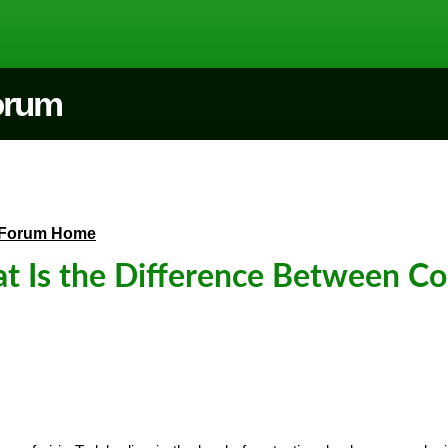
Forum
Forum Home
 Is the Difference Between Cor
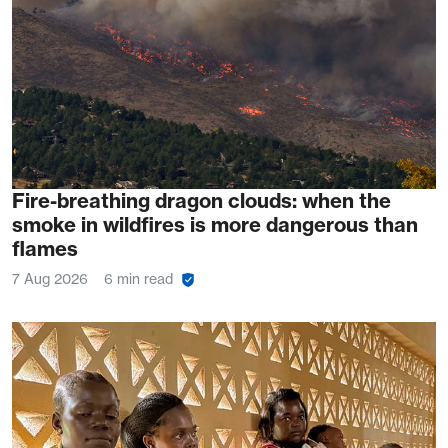
Fire-breathing dragon clouds: when the
smoke in wildfires is more dangerous than
flames
7 Aug 2026
6 min read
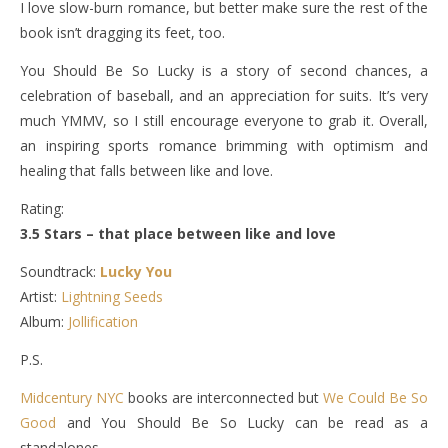
I love slow-burn romance, but better make sure the rest of the
book isn’t dragging its feet, too.
You Should Be So Lucky is a story of second chances, a
celebration of baseball, and an appreciation for suits. It’s very
much YMMV, so I still encourage everyone to grab it. Overall,
an inspiring sports romance brimming with optimism and
healing that falls between like and love.
Rating:
3.5 Stars – that place between like and love
Soundtrack:
Lucky You
Artist:
Lightning Seeds
Album:
Jollification
P.S.
Midcentury NYC
books are interconnected but
We Could Be So
Good
and You Should Be So Lucky can be read as a
standalones.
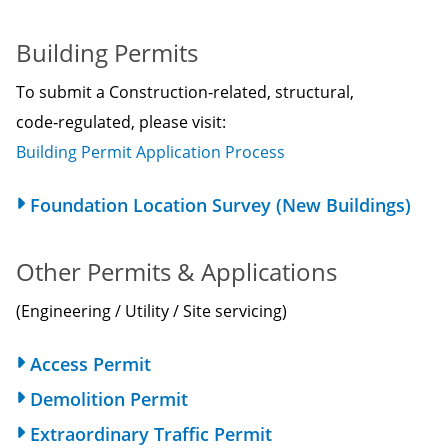
Building Permits
To submit a Construction‑related, structural,
code‑regulated, please visit:
Building Permit Application Process
Foundation Location Survey (New Buildings)
Other Permits & Applications
(Engineering / Utility / Site servicing)
Access Permit
Demolition Permit
Extraordinary Traffic Permit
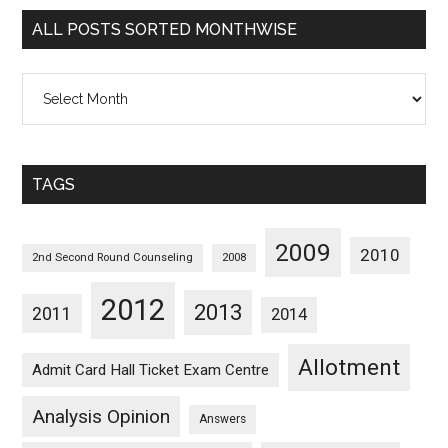
Categorywise
ALL POSTS SORTED MONTHWISE
All
Posts
Sorted
Monthwise
TAGS
2009
2010
2nd Second Round Counseling
2008
2012
2013
2011
2014
Allotment
Admit Card Hall Ticket Exam Centre
Analysis Opinion
Answers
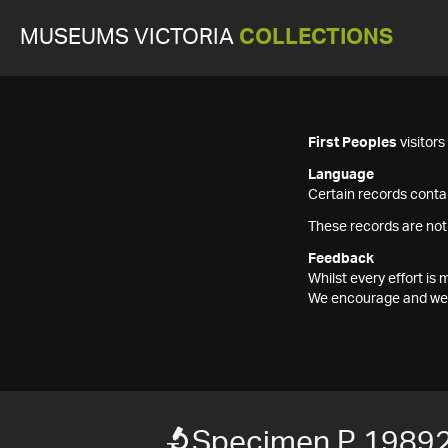
MUSEUMS VICTORIA
COLLECTIONS
First Peoples
visitor
Language
Certain records contai
These records are not
Feedback
Whilst every effort i
We encourage and welc
Specimen P 1989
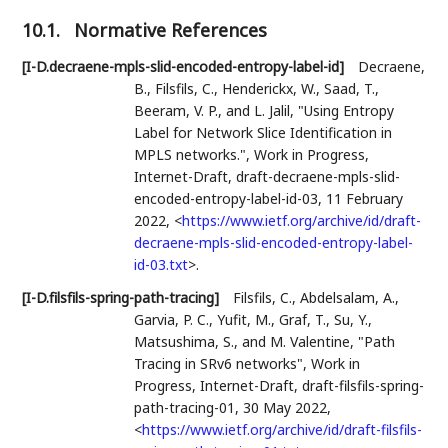
10.1.
Normative References
[I-D.decraene-mpls-slid-encoded-entropy-label-id]
Decraene,
B.
,
Filsfils, C.
,
Henderickx, W.
,
Saad, T.
,
Beeram, V. P.
, and
L. Jalil
,
"Using Entropy
Label for Network Slice Identification in
MPLS networks."
,
Work in Progress
,
Internet-Draft, draft-decraene-mpls-slid-
encoded-entropy-label-id-03
,
11 February
2022
,
<
https://www.ietf.org/archive/id/draft-
decraene-mpls-slid-encoded-entropy-label-
id-03.txt
>
.
[I-D.filsfils-spring-path-tracing]
Filsfils, C.
,
Abdelsalam, A.
,
Garvia, P. C.
,
Yufit, M.
,
Graf, T.
,
Su, Y.
,
Matsushima, S.
, and
M. Valentine
,
"Path
Tracing in SRv6 networks"
,
Work in
Progress
,
Internet-Draft, draft-filsfils-spring-
path-tracing-01
,
30 May 2022
,
<
https://www.ietf.org/archive/id/draft-filsfils-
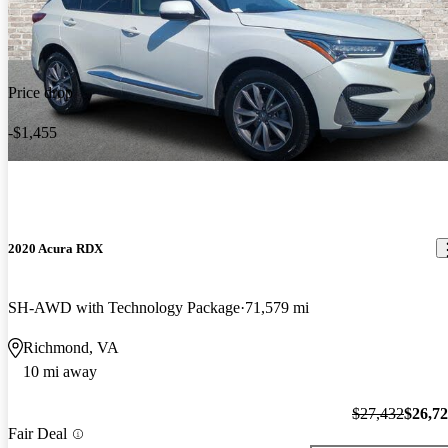
Price drop
-$1,455
2020 Acura RDX
SH-AWD with Technology Package
71,579 mi
Richmond, VA
10 mi away
$27,432
$26,7
Fair Deal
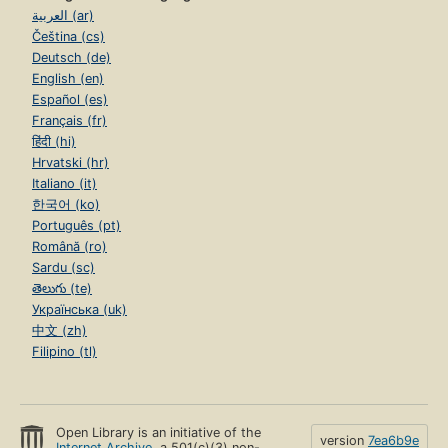
العربية (ar)
Čeština (cs)
Deutsch (de)
English (en)
Español (es)
Français (fr)
हिंदी (hi)
Hrvatski (hr)
Italiano (it)
한국어 (ko)
Português (pt)
Română (ro)
Sardu (sc)
తెలుగు (te)
Українська (uk)
中文 (zh)
Filipino (tl)
Open Library is an initiative of the
version
7ea6b9e
Internet Archive
, a 501(c)(3) non-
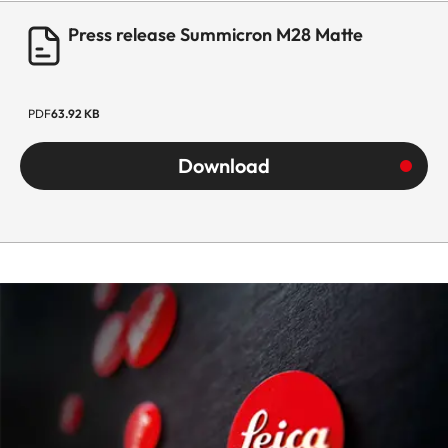
Press release Summicron M28 Matte
PDF
63.92 KB
Download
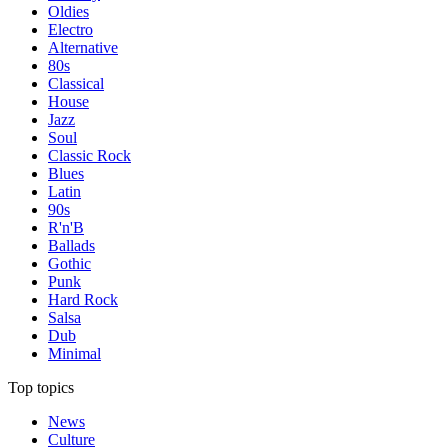
Oldies
Electro
Alternative
80s
Classical
House
Jazz
Soul
Classic Rock
Blues
Latin
90s
R'n'B
Ballads
Gothic
Punk
Hard Rock
Salsa
Dub
Minimal
Top topics
News
Culture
________
TO DO ▸ Your answer must be an exact repeat of all the records, minus the pictures.

ANSWER SPACE ▸
Forum
Forum Home
 Is the Difference Between Cor
Fire-breathing dragon clouds: when the
smoke in wildfires is more dangerous than
flames
7 Aug 2026
6 min read
I love slow-burn romance, but better make sure the rest of the
book isn’t dragging its feet, too.
You Should Be So Lucky is a story of second chances, a
celebration of baseball, and an appreciation for suits. It’s very
much YMMV, so I still encourage everyone to grab it. Overall,
an inspiring sports romance brimming with optimism and
healing that falls between like and love.
Rating:
3.5 Stars – that place between like and love
Soundtrack:
Lucky You
Artist:
Lightning Seeds
Album:
Jollification
P.S.
Midcentury NYC
books are interconnected but
We Could Be So
Good
and You Should Be So Lucky can be read as a
standalones.
Building Permits
To submit a Construction‑related, structural,
code‑regulated, please visit:
Building Permit Application Process
Foundation Location Survey (New Buildings)
Other Permits & Applications
(Engineering / Utility / Site servicing)
Access Permit
Demolition Permit
Extraordinary Traffic Permit
Categorywise
ALL POSTS SORTED MONTHWISE
All
Posts
Sorted
Monthwise
TAGS
2009
2010
2nd Second Round Counseling
2008
2012
2013
2011
2014
Allotment
Admit Card Hall Ticket Exam Centre
Analysis Opinion
Answers
MUSEUMS VICTORIA
COLLECTIONS
First Peoples
visitor
Language
Certain records contai
These records are not
Feedback
Whilst every effort i
We encourage and welc
Specimen P 1989
10.1.
Normative References
[I-D.decraene-mpls-slid-encoded-entropy-label-id]
Decraene,
B.
,
Filsfils, C.
,
Henderickx, W.
,
Saad, T.
,
Beeram, V. P.
, and
L. Jalil
,
"Using Entropy
Label for Network Slice Identification in
MPLS networks."
,
Work in Progress
,
Internet-Draft, draft-decraene-mpls-slid-
encoded-entropy-label-id-03
,
11 February
2022
,
<
https://www.ietf.org/archive/id/draft-
decraene-mpls-slid-encoded-entropy-label-
id-03.txt
>
.
[I-D.filsfils-spring-path-tracing]
Filsfils, C.
,
Abdelsalam, A.
,
Garvia, P. C.
,
Yufit, M.
,
Graf, T.
,
Su, Y.
,
Matsushima, S.
, and
M. Valentine
,
"Path
Tracing in SRv6 networks"
,
Work in
Progress
,
Internet-Draft, draft-filsfils-spring-
path-tracing-01
,
30 May 2022
,
<
https://www.ietf.org/archive/id/draft-filsfils-
Price drop
-$1,455
2020 Acura RDX
SH-AWD with Technology Package
71,579 mi
Richmond, VA
10 mi away
$27,432
$26,7
Fair Deal
العربية (ar)
Čeština (cs)
Deutsch (de)
English (en)
Español (es)
Français (fr)
हिंदी (hi)
Hrvatski (hr)
Italiano (it)
한국어 (ko)
Português (pt)
Română (ro)
Sardu (sc)
తెలుగు (te)
Українська (uk)
中文 (zh)
Filipino (tl)
Open Library is an initiative of the
version
7ea6b9e
Internet Archive
, a 501(c)(3) non-
Press release Summicron M28 Matte
PDF
63.92 KB
Download
Oldies
Electro
Alternative
80s
Classical
House
Jazz
Soul
Classic Rock
Blues
Latin
90s
R'n'B
Ballads
Gothic
Punk
Hard Rock
Salsa
Dub
Minimal
Top topics
News
Culture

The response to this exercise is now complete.